Unexpected Money Scams

If you are asked to provide payments before receiving goods or money, think twice.

How the scam works
Scammers tell you out of the blue that you are entitled to money, precious gems, gold or valuable shares but you need to make upfront payments to get them. You will never receive what was promised and there will always be an excuse for why you have to pay more. If you pay the fees, you will lose your money.

Rebate or reclaim scams involve a scammer telling you that you are owed money for reasons such as overpaid taxes, bank fees or some sort of compensation. However, before you can get your money you are asked to pay a small administration fee.

With inheritance scams, scammers pose as lawyers, bankers or foreign officials and tell you that you are entitled to a large inheritance or offer you a share in a scheme because you have the same name as someone who died. They often use official-looking documents and ask you to make payments for fees and taxes before you can receive the inheritance.
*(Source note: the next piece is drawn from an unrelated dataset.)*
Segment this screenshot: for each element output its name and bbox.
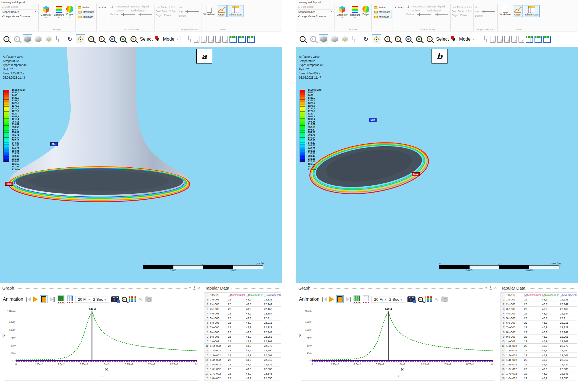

They can also ask for your personal details to fill out 'official paperwork'. This means that you might have your identity stolen as well as your money.

Commonly called Nigerian scams may have originated in West Africa but can come from anywhere in the world. They involve scammers telling you they need your help to secure a large fortune which they are desperately trying to transfer out of their country. They may claim the fortune is a hidden stash of money, gold or assets abandoned by a corrupt government or official and if you agree to receive it they will give you a large share when it is safe to do so. Like all of these scams, they will say you first need to pay taxes, bank charges or fees for anti-terrorism and money laundering checks before they can send the money.

These scams commonly come from overseas and ask for payment via wire transfer but may also ask for bank transfers or other payment methods.

If you fall for these scams, you will never receive anything from the scammer and lose any money you sent.

Protect yourself
- Remember there are no get-rich-quick schemes: if it sounds too good to be true it probably is.
- Avoid any arrangement with a stranger that asks for up-front payment via money order, wire transfer, international funds transfer, pre-loaded card or electronic currency. It is rare to recover money sent this way.
- If an unsolicited email looks suspicious, just delete it. Dont click on any links.
- Government departments, banks or utilities will never contact you asking you to pay money upfront in order to claim a fee or rebate.
- If you are unsure, check the identity of the contact independently. Do not use the contact details provided in the message sent to you - get correct contact details through an independent source such as a phone book or online search.
- Conduct a search online using the exact wording of the offer - many scams can be identified this way.